Keep the images out and copy every entry below exactly.

[PROVIDED DATA — start]

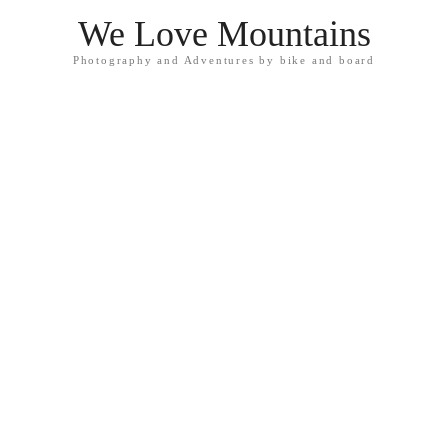
We Love Mountains
Photography and Adventures by bike and board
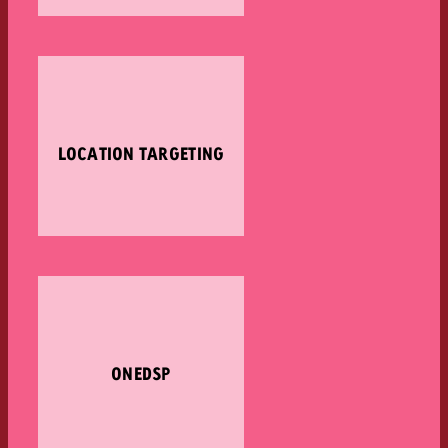
LOCATION TARGETING
ONEDSP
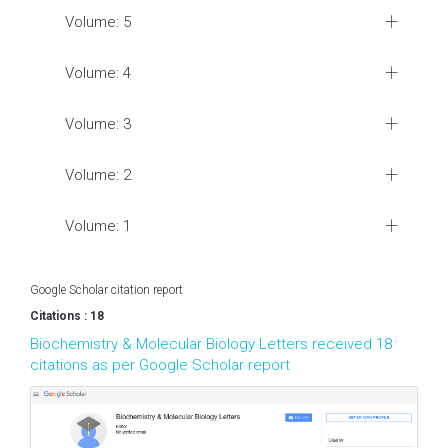
Volume: 5
Volume: 4
Volume: 3
Volume: 2
Volume: 1
Google Scholar citation report
Citations : 18
Biochemistry & Molecular Biology Letters received 18
citations as per Google Scholar report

[PROVIDED DATA — finish]

§ EXERCISE SOLUTION
We Love Mountains
Photography and Adventures by bike and board
LOCATION TARGETING
ONEDSP
Volume: 5
Volume: 4
Volume: 3
Volume: 2
Volume: 1
Google Scholar citation report
Citations : 18
Biochemistry & Molecular Biology Letters received 18
citations as per Google Scholar report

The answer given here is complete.